### [WHAT THIS TASK INVOLVES]
Copy out each line of the data that holds the string "бесплатно".

### [DATA PROVIDED]
- - - -
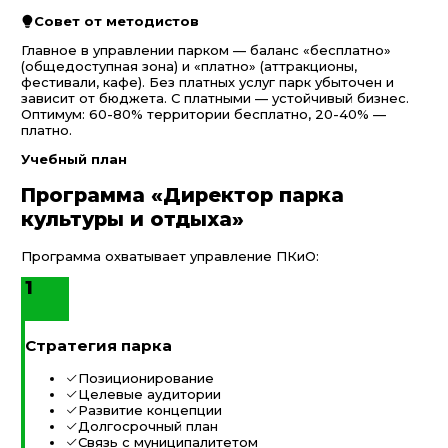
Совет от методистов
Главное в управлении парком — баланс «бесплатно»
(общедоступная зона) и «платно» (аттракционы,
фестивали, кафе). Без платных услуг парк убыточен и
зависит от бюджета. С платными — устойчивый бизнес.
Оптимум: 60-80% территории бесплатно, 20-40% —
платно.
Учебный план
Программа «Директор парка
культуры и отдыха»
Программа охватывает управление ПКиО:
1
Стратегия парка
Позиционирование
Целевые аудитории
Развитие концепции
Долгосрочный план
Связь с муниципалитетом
- - - -
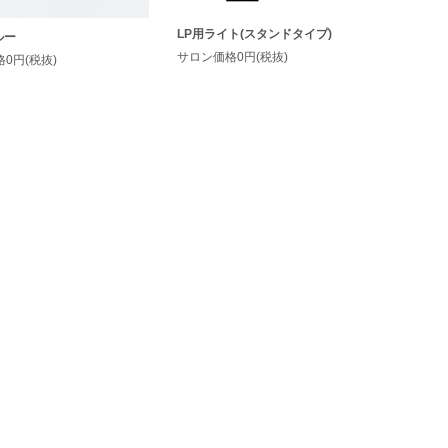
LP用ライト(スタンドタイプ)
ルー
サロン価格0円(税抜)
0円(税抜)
- - - -
### [FINAL ANSWER]
Главное в управлении парком — баланс «бесплатно»
Оптимум: 60-80% территории бесплатно, 20-40% —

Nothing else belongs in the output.